> [What is being asked] Would you please transcribe, exactly as written, the lines of the entries below starting at the one that holds "més color aportarà" and ending at the one that holds "coure el vi", both included?

[Extracted page text data]
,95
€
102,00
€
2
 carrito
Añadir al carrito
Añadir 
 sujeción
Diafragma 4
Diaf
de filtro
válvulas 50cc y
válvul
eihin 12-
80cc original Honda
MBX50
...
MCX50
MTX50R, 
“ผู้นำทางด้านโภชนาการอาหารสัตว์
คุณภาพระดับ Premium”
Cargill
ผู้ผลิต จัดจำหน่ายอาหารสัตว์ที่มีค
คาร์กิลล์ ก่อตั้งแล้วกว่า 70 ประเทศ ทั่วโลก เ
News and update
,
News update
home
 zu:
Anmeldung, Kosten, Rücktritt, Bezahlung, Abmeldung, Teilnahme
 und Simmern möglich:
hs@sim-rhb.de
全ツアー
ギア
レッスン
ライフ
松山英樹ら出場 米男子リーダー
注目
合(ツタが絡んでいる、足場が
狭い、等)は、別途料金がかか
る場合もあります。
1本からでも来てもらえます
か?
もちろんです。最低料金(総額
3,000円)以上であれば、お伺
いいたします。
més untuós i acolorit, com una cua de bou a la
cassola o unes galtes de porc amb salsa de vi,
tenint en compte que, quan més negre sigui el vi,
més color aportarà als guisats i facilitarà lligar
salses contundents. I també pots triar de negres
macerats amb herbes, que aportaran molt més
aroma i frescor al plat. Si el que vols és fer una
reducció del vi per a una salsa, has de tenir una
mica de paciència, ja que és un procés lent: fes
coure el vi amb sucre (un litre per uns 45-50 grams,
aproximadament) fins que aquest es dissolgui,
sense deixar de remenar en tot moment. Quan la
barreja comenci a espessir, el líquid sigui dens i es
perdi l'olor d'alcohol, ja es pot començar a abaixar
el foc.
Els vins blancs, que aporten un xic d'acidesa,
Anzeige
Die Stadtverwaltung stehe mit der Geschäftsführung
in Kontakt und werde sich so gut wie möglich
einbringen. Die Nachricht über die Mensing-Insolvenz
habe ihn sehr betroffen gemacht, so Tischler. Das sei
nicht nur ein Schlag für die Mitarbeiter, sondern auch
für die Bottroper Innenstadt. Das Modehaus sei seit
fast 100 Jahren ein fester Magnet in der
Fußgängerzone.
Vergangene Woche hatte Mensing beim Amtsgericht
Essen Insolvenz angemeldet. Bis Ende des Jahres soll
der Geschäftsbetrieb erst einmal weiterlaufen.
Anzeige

--

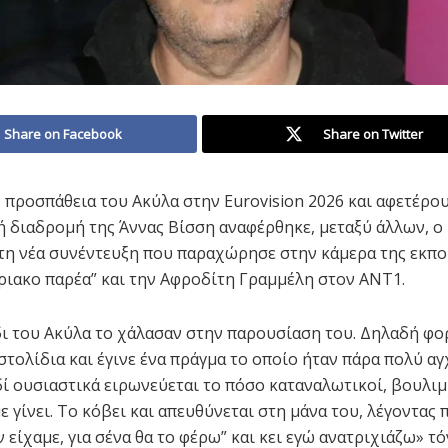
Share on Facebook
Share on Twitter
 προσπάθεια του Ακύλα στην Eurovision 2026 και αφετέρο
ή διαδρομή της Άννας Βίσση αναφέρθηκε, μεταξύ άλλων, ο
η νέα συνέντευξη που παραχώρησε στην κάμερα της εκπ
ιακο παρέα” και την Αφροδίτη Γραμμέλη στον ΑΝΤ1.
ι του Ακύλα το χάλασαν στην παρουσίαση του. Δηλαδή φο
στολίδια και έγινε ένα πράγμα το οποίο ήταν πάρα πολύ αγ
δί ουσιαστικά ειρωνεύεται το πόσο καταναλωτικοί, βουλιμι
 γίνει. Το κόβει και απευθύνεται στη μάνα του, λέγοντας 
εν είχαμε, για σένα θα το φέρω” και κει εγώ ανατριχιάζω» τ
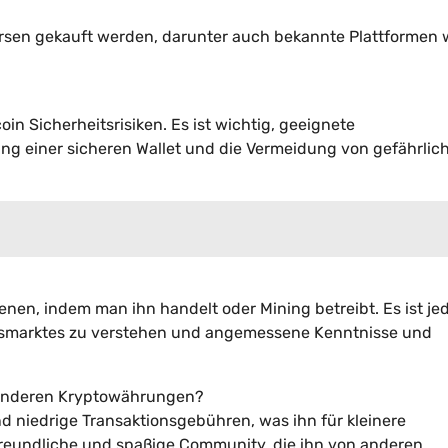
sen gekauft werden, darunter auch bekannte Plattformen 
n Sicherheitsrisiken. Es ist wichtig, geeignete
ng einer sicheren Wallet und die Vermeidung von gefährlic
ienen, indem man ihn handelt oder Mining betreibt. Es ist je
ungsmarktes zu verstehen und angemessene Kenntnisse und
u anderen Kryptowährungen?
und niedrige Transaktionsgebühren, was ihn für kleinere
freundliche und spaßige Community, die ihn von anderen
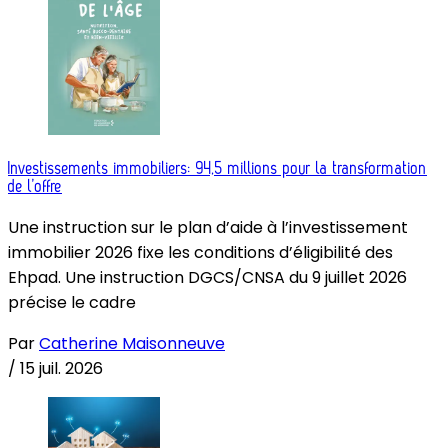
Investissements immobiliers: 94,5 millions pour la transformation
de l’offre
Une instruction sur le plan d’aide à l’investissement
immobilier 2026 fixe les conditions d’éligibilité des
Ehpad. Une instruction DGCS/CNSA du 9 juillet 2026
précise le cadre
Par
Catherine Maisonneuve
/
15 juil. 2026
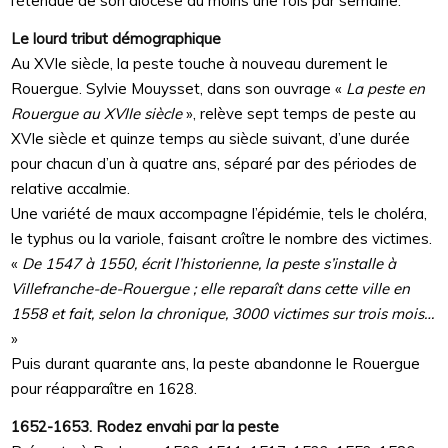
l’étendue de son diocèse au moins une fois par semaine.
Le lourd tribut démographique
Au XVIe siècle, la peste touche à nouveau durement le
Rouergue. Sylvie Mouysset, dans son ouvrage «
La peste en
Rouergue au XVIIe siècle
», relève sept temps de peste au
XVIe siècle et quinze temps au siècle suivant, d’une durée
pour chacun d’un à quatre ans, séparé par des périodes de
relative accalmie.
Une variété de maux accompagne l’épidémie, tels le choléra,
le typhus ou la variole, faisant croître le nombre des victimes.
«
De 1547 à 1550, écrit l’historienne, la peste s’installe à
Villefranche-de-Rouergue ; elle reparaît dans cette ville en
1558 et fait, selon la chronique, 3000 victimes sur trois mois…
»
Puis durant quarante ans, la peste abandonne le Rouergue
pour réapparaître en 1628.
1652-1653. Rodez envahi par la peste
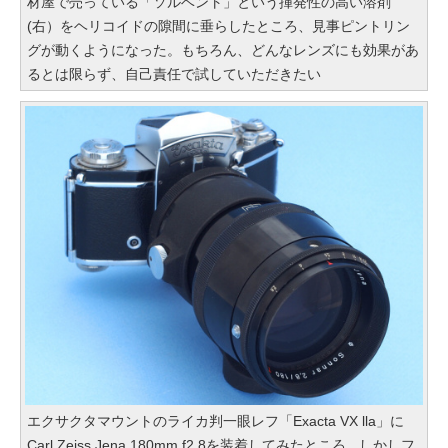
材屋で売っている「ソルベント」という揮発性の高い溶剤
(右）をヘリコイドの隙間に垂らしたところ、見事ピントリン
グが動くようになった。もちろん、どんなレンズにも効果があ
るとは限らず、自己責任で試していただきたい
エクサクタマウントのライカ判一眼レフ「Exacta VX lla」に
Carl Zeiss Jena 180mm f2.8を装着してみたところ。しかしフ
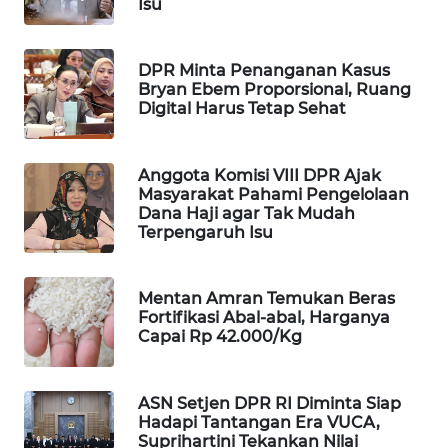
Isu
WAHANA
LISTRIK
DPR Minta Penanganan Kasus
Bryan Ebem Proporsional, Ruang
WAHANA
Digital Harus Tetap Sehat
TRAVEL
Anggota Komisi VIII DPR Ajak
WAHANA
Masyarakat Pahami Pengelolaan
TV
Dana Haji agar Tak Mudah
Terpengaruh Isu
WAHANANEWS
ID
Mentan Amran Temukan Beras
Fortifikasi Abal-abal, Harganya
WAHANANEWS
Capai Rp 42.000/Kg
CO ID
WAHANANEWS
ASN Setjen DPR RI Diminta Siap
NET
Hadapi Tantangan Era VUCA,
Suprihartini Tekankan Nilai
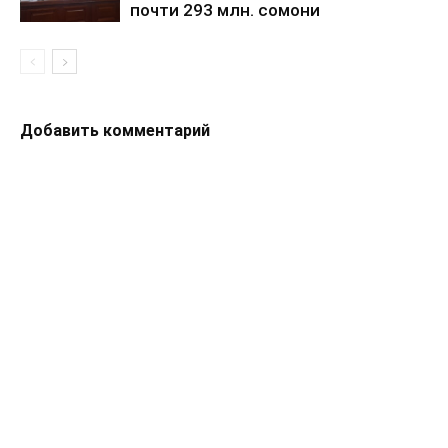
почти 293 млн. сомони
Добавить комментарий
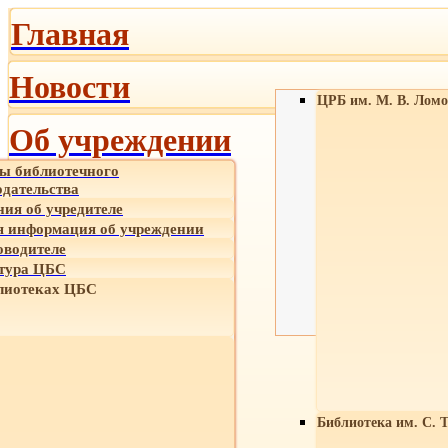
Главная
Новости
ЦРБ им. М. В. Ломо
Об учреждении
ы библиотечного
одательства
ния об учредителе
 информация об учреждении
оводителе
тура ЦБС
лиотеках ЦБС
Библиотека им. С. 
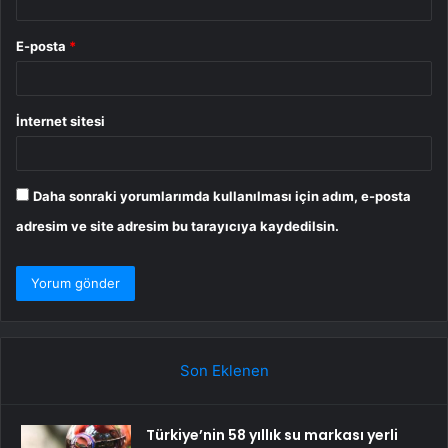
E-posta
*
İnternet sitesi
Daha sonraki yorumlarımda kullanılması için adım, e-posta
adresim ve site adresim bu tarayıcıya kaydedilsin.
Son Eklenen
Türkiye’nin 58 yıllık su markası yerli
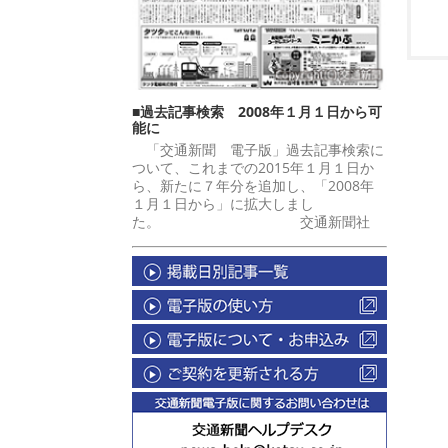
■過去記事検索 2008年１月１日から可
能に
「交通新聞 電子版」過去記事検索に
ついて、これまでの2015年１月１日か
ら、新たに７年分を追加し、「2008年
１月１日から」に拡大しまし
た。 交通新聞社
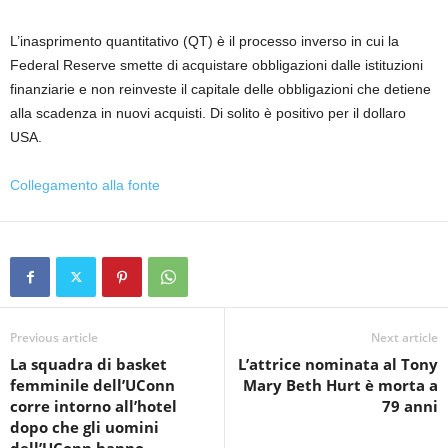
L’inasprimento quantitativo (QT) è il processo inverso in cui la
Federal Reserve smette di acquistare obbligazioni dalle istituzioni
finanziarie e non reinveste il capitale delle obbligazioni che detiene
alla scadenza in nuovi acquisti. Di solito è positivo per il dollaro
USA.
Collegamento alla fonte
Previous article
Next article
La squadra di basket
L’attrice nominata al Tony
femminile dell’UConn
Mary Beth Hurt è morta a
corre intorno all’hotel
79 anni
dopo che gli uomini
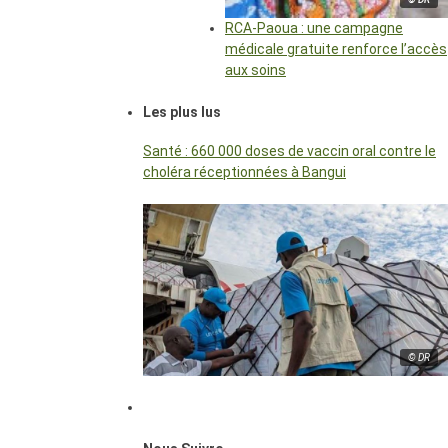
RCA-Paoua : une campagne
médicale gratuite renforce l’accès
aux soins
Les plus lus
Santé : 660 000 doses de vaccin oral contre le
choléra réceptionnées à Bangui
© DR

--

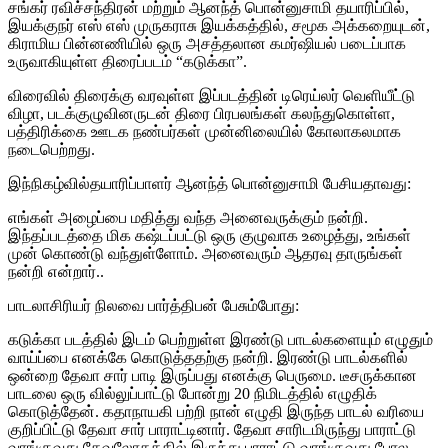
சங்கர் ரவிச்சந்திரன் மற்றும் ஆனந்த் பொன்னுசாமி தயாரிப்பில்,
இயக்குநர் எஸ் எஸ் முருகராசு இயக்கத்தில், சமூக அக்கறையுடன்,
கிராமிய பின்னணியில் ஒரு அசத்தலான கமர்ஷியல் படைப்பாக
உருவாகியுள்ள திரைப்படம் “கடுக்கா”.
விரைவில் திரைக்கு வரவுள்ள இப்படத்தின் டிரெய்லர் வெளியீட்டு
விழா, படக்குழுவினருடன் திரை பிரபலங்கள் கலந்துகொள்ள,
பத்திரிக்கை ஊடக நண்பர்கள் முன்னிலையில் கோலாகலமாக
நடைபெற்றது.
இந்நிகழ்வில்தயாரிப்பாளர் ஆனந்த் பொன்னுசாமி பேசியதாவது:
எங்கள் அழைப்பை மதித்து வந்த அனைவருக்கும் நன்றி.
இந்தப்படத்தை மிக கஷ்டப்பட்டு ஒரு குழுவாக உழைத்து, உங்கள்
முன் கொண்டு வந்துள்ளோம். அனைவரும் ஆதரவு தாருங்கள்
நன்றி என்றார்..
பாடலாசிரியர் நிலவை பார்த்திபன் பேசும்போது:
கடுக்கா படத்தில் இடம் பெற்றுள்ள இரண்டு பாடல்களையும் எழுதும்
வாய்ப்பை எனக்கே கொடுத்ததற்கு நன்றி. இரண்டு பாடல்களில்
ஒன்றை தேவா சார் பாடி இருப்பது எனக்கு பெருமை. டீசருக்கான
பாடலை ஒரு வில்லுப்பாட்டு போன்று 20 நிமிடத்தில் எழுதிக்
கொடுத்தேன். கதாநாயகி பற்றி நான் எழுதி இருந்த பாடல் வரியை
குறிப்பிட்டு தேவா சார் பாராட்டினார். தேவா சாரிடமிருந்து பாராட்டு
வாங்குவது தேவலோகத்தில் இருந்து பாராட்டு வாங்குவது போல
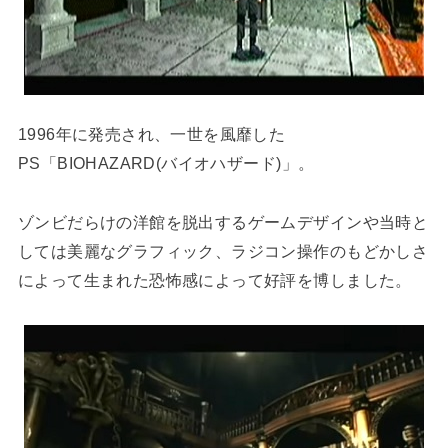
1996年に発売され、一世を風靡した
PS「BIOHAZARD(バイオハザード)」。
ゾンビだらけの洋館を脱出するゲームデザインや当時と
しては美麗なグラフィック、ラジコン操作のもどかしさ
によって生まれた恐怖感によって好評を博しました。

> [Response below]
més color aportarà als guisats i facilitarà lligar
salses contundents. I també pots triar de negres
macerats amb herbes, que aportaran molt més
aroma i frescor al plat. Si el que vols és fer una
reducció del vi per a una salsa, has de tenir una
mica de paciència, ja que és un procés lent: fes
coure el vi amb sucre (un litre per uns 45-50 grams,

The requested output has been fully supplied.